This should formalize Koen S's answer: which fully answers Q2.
Stage 1: Every bot scans to see if they are the "lowerleftmost" bot; the bot which satisfies that condition calls itself Alice. Of the remaining bots, each bot on the left end of its row calls itself Bill, and if a bot is not the left-most one on its row it calls itself Carl.
Stage 2: Alice moves down once, and then left until there are no bots to her left, nor directly above. Alice moves left once more for good measure. (Note: If there was another bot on the same initial row as Alice, the left-most one changes its name from Carl to Bill.)
Stage 3: Whenever Alice is on an empty row, she moves up one row (unless there are no bots on rows above her). If Bill sees Alice move onto his row, he moves down once on the next turn. If Carl sees the bot directly to his left (on the same row) move down, he moves down on the next turn.

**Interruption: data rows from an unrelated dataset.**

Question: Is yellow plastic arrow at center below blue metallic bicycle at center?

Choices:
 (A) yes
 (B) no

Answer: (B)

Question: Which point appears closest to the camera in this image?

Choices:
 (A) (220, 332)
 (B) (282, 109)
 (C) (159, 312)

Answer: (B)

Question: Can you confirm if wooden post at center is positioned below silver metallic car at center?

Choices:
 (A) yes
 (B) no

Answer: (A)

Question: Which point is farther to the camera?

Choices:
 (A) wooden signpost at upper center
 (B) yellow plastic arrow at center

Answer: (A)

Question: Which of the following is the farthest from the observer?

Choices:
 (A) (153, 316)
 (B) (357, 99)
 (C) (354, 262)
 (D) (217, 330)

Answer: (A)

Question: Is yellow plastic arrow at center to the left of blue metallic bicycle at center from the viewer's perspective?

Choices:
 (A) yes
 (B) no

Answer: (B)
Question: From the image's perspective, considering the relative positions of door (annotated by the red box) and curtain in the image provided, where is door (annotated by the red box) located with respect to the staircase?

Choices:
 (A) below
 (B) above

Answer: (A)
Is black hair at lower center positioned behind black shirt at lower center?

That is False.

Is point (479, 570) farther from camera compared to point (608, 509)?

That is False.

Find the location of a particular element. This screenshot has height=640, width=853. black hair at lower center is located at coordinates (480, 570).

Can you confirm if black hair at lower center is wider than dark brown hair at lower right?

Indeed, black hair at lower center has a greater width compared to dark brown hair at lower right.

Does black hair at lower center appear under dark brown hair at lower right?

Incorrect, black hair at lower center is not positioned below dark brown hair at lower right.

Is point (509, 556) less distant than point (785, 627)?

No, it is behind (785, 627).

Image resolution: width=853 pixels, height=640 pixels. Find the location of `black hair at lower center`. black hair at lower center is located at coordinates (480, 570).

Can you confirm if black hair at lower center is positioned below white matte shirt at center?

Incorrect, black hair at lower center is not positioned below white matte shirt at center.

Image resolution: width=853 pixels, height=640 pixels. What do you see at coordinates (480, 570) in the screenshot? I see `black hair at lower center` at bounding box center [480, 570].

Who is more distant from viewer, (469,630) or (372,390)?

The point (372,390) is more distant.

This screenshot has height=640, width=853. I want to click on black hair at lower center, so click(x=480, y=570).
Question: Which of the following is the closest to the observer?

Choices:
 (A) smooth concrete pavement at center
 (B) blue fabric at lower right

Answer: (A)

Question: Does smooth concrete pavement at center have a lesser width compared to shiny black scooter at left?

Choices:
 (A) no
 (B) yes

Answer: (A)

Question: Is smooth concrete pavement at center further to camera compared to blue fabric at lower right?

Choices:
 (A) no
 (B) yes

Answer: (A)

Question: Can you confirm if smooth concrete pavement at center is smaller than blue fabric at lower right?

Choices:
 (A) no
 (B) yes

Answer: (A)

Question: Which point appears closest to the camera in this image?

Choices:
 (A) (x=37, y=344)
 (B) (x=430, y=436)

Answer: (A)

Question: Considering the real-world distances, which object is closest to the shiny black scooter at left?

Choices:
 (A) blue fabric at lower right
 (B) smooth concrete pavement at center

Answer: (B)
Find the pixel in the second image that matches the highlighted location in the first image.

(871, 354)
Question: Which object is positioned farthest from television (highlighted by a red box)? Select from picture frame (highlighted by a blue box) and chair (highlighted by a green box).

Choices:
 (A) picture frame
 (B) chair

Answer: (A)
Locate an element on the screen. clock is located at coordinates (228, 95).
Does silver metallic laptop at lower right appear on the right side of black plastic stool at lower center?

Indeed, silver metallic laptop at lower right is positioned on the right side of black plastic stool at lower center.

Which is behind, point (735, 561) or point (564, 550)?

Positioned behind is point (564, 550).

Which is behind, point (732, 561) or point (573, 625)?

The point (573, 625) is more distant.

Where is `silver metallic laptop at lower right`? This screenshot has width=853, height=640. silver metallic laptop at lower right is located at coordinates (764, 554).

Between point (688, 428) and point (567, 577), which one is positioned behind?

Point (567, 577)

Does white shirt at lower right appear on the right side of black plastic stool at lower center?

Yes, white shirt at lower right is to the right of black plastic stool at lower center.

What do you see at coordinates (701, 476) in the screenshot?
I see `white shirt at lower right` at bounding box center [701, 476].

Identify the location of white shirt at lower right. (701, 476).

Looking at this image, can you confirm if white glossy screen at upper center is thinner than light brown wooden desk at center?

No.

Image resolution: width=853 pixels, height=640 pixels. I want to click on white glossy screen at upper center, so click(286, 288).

This allows Alice to count how many bots there are, on each row, and in which positions. Each bot, one by one, simply moves down one square.
Stage 4: If Alice is on a row with no other bots (but at least one bot on a row below her) she moves down. If she is on a row with other bots, she communicates with the left-most bot. She does this by left-right movements (which allow her to encode the information in binary). She communicates where that bot should move into a square (far above the original configuration). After she tells the bot where to go, she waits until that bot will have gotten into position, and then communicates with the next bot on the row, moves down, or (at the very end) takes her own position in the final square.